The Mongol empire was the only political system in history to include Russia, China and practically everybody in between. The course begins with an examination of the life and times of Chinggis Khan, how he unified the Mongol nation and initiated nearly a century of conquests over major parts of Asia and Europe. The Mongols ruled most of Asia (except for the Indian subcontinent) during the medieval era, keeping Russia insulated from Western Europe to develop its unique character and providing an environment within which Moscow created the successor State. Mongol conquests and rule over Central Asia, Russia, China, and Korea established a pattern of multi-ethnic, multicultural hegemonic States which was assimilated in State forms for centuries, with implications for twentieth century Communism. In addition to geographical, economic, cultural and social dimensions of the Mongol empire, military and political factors will also be examined. A Theory of Anthropocentric Security will provide a unifying framework for analysis. The course consists of lectures and discussions, with a mid-term and final examination. Students will write one research paper.

Student learning goals

1. Historical setting and events of Mongol state formation and establishment of Mongol empire

2. understand Asian medieval globalization in contrast to European feudalism.

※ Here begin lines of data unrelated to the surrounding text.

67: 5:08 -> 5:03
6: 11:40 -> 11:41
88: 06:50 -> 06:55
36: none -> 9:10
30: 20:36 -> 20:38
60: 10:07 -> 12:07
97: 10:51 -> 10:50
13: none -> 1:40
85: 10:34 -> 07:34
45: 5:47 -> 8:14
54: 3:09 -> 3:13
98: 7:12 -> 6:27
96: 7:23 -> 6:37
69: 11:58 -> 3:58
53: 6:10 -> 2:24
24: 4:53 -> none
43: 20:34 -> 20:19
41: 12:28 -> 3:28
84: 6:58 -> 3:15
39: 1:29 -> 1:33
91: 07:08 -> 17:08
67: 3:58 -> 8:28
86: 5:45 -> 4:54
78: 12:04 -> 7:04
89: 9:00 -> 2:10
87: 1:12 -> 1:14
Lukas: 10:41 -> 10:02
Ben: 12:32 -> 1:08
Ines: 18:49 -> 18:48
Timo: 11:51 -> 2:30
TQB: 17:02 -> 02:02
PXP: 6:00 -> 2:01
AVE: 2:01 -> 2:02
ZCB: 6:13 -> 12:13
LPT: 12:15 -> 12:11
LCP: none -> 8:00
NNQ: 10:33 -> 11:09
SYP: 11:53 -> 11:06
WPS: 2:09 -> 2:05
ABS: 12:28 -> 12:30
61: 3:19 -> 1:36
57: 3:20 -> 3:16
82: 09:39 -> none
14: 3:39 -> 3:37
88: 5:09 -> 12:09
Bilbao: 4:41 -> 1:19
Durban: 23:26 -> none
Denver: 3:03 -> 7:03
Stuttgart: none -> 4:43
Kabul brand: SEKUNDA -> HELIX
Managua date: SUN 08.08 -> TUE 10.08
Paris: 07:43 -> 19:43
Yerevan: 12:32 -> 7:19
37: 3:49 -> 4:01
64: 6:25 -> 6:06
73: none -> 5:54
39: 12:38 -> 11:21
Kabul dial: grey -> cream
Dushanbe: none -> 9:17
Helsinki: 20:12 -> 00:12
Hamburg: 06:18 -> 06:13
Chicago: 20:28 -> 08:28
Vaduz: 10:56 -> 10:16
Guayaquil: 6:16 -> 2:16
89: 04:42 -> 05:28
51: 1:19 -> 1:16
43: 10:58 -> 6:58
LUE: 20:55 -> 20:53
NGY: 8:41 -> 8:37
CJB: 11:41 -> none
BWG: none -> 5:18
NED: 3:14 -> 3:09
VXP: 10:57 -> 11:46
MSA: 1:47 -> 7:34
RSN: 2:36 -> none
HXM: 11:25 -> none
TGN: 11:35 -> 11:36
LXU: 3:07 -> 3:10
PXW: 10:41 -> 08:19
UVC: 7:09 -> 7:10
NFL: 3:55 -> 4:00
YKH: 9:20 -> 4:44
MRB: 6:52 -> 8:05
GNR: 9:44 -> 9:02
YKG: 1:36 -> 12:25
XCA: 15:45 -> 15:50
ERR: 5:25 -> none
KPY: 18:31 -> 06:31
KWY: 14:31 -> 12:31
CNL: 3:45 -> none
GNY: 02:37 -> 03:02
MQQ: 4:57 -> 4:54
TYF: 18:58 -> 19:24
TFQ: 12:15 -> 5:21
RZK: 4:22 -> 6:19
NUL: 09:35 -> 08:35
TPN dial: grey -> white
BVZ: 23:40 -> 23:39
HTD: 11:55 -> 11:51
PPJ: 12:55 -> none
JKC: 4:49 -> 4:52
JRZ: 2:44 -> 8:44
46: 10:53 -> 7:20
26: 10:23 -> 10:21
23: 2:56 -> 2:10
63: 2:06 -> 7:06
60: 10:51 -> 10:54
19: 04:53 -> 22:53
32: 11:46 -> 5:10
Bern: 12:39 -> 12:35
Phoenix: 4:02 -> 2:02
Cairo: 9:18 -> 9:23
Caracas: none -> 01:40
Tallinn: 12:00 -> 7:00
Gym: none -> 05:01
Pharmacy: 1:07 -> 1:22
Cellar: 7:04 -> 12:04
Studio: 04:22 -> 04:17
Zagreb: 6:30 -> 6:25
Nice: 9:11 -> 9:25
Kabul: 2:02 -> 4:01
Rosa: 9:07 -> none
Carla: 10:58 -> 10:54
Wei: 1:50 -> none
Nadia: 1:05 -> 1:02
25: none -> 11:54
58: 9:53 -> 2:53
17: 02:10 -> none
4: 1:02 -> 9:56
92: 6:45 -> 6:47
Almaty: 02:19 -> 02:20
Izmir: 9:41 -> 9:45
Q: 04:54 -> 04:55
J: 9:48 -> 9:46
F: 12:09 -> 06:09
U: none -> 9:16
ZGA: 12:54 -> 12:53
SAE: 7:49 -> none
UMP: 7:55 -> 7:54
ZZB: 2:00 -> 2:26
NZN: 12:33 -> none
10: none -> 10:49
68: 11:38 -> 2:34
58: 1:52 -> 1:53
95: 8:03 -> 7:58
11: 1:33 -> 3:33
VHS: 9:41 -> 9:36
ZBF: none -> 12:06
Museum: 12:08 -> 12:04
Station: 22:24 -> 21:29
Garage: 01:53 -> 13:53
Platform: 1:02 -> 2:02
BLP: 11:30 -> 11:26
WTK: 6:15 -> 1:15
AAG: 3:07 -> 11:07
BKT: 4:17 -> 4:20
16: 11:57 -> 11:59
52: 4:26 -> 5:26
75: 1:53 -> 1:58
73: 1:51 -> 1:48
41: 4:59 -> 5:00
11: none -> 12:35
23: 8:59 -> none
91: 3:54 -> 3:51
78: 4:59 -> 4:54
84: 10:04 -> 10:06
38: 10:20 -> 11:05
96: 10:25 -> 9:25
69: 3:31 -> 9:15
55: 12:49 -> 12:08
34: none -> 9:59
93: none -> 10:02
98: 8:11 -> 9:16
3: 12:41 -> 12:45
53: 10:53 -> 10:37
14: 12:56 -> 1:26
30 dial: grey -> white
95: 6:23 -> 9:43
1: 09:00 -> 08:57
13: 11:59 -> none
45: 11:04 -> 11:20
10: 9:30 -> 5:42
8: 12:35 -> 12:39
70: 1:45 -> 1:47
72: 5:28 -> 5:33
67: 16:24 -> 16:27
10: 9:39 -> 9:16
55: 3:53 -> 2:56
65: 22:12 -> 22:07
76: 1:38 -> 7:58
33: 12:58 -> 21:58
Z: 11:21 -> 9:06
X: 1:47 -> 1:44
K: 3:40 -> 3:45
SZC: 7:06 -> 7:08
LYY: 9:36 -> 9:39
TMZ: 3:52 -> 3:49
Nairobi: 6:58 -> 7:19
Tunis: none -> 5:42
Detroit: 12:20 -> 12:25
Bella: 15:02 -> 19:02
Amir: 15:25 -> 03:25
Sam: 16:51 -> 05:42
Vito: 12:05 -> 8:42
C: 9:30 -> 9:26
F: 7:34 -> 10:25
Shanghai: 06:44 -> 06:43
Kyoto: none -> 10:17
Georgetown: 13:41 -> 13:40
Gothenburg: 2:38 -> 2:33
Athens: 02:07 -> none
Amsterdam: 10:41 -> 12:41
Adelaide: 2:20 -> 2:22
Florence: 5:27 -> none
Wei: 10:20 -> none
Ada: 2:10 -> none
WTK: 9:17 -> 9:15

3. Contrast between nomadic/pastoral and agrarian societies in Asia

4. Analysis of state formation in Russia

5. Anthropocentric Security Theory and its application to medieval Asia.

6. Impact of Chinese culture on Mongolia and Mongolian impact on Russia and Central Asia.

General method of instruction

Lectures and structured discussions, based on instructor’s questions.

Recommended preparation

Previous courses on Russian or Asian history, politics and culture.

Class assignments and grading

[REB] Weekly discussion questions based on lectures and readings.

· One book review 10% · Class participation/Lecture questions 20% · Midterm exam 10% · Research paper 30% · Final (or paper) 30%


The information above is intended to be helpful in choosing courses. Because the instructor may further develop his/her plans for this course, its characteristics are subject to change without notice. In most cases, the official course syllabus will be distributed on the first day of class.